* WORK TO BE COMPLETED: Without the images, reproduce every entry exactly.

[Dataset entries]
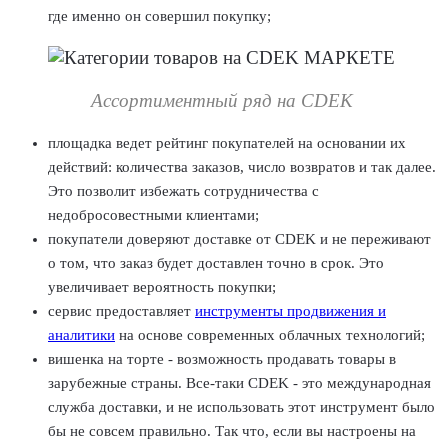
где именно он совершил покупку;
Ассортиментный ряд на CDEK
площадка ведет рейтинг покупателей на основании их
действий: количества заказов, число возвратов и так далее.
Это позволит избежать сотрудничества с
недобросовестными клиентами;
покупатели доверяют доставке от CDEK и не переживают
о том, что заказ будет доставлен точно в срок. Это
увеличивает вероятность покупки;
сервис предоставляет
инструменты продвижения и
аналитики
на основе современных облачных технологий;
вишенка на торте - возможность продавать товары в
зарубежные страны. Все-таки CDEK - это международная
служба доставки, и не использовать этот инструмент было
бы не совсем правильно. Так что, если вы настроены на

* ANSWER FOR THIS EXERCISE:
где именно он совершил покупку;
Ассортиментный ряд на CDEK
площадка ведет рейтинг покупателей на основании их
действий: количества заказов, число возвратов и так далее.
Это позволит избежать сотрудничества с
недобросовестными клиентами;
покупатели доверяют доставке от CDEK и не переживают
о том, что заказ будет доставлен точно в срок. Это
увеличивает вероятность покупки;
сервис предоставляет
инструменты продвижения и
аналитики
на основе современных облачных технологий;
вишенка на торте - возможность продавать товары в
зарубежные страны. Все-таки CDEK - это международная
служба доставки, и не использовать этот инструмент было
бы не совсем правильно. Так что, если вы настроены на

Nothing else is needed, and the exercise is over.